The rules for calculating the amounts on which IMEs are chargeable to income tax on employment-related securities will change from 6 April 2015. A new Chapter 5B of Part 2, ITEPA 2003 replaces Chapter 5A, sections 421E (exclusions: residence, etc) and 474 (cases where Chapter 5, Part 7, does not apply) are repealed and changes are made to Chapters 2 (restricted securities), 3C (acquisition at an undervalue) and 5 (securities options) of Part 7.

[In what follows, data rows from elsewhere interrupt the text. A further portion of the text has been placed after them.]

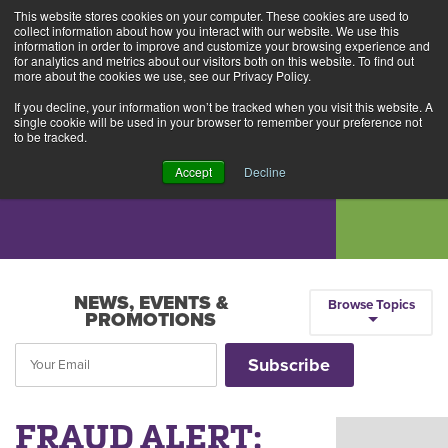
This website stores cookies on your computer. These cookies are used to
Alerts
2
collect information about how you interact with our website. We use this
information in order to improve and customize your browsing experience and
for analytics and metrics about our visitors both on this website. To find out
Rates
Locations
Contact Us
more about the cookies we use, see our Privacy Policy.
If you decline, your information won’t be tracked when you visit this website. A
single cookie will be used in your browser to remember your preference not
to be tracked.
Accept
Decline
NEWS, EVENTS &
Browse Topics
PROMOTIONS
FRAUD ALERT: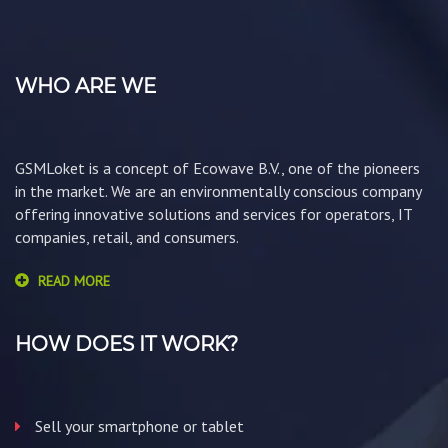
WHO ARE WE
GSMLoket is a concept of Ecowave B.V., one of the pioneers
in the market. We are an environmentally conscious company
offering innovative solutions and services for operators, IT
companies, retail, and consumers.
READ MORE
HOW DOES IT WORK?
Sell your smartphone or tablet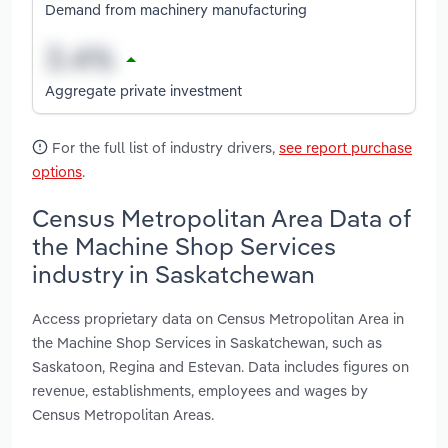
Demand from machinery manufacturing
Aggregate private investment
For the full list of industry drivers,
see report purchase
options
.
Census Metropolitan Area Data of
the Machine Shop Services
industry in Saskatchewan
Access proprietary data on Census Metropolitan Area in
the Machine Shop Services in Saskatchewan, such as
Saskatoon, Regina and Estevan. Data includes figures on
revenue, establishments, employees and wages by
Census Metropolitan Areas.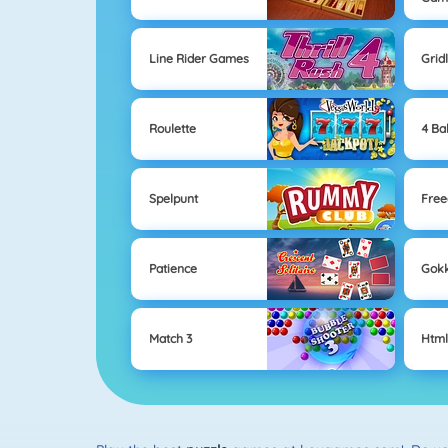
Line Rider Games
Grid
Roulette
4 Bal
Spelpunt
Free
Patience
Gok
Match 3
Htm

Very broadly, the effect is that all employees are brought within the scope of charges to income tax under Chapters 1-5, Part 7 ITEPA 2003. Chapter 5B of Part 2 will have effect to determine what portion of income within Part 7 (“SI”) is taxable in the UK. If, in relation to any part of the ‘relevant period’, the “international mobility conditions” are met (see [26.2C]), any part of such securities income which is foreign is treated as “FSI”. Taxable specific income (per s10) is SI – FSI, plus any part of FSI which is ‘chargeable foreign securities income’ and is remitted. New s41G applies to determine ‘the relevant period’. The underlying intention is understood to be to identify, and bring into charge to income tax, securities income in a manner which is broadly equivalent to that used to identify chargeable general earnings, and which is consistent with OECD principles. There is however provision for adjustment to a period which is ‘just and reasonable’ – see below.

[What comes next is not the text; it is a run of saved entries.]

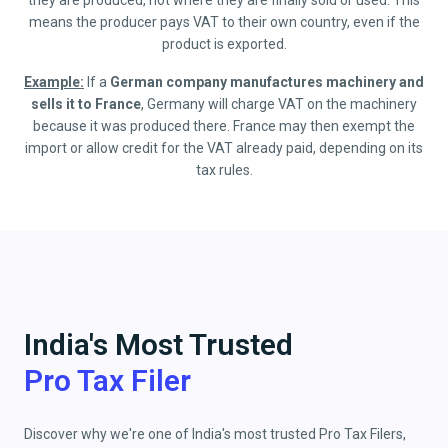
they are produced, not where they are finally sold or used. This
means the producer pays VAT to their own country, even if the
product is exported.
Example:
If a
German company manufactures machinery and
sells it to France
, Germany will charge VAT on the machinery
because it was produced there. France may then exempt the
import or allow credit for the VAT already paid, depending on its
tax rules.
India's Most Trusted
Pro Tax Filer
Discover why we're one of India's most trusted Pro Tax Filers,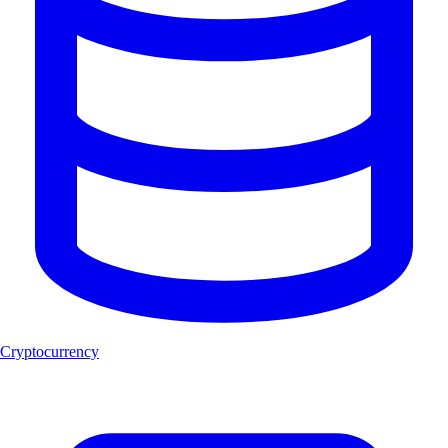
Cryptocurrency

In the case of restricted and convertible shares, the relevant period is that from the day of acquisition to the chargeable event. In the case of share options, it is the period from the date of grant to the date of ‘vesting’ or, if earlier, the chargeable event. “Vesting” has a specific meaning of ‘becoming capable of immediate exercise, or exercisable save only for the expiry of a period of time’. So, for example, an option is vested for these purposes at a given time if, at that time, performance targets have been met but it cannot be exercised until, say, the third anniversary of the date of grant; but it would not be “vested” if such future exercise remains conditional upon continuing employment.

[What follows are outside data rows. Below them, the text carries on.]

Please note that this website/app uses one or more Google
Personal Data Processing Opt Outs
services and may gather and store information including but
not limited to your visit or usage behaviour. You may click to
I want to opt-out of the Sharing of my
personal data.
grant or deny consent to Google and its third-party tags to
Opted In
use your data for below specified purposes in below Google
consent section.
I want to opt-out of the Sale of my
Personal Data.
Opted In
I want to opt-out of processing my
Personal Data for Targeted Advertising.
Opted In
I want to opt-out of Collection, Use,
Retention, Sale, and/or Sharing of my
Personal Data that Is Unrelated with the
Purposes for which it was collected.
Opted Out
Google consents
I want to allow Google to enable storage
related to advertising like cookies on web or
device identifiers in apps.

Securities income is treated as accruing equally over each day of the relevant period. A UK charge, on an arising basis, is based on the UK duties performed in the relevant period. Any necessary apportionment is not prescribed as having to be calculated by reference to numbers of calendar days, although it is understood that HMRC expects a split by reference to UK and overseas workdays to be the method most commonly adopted. However, any method which gives a just and reasonable result will be accepted. If the resulting amounts of chargeable and non-chargeable FSI are not just and reasonable, then it is open to the taxpayer and his or her employer to adjust to what is ‘;just and reasonable’. This might, for example, be in consequence of an inappropriate ‘relevant period’, breaks in duties or an uneven distribution of duties over a number of separate years.
If the employee is non-UK resident by reason of the application of a double-tax treaty, the time- apportionment rules set by the treaty will take precedence.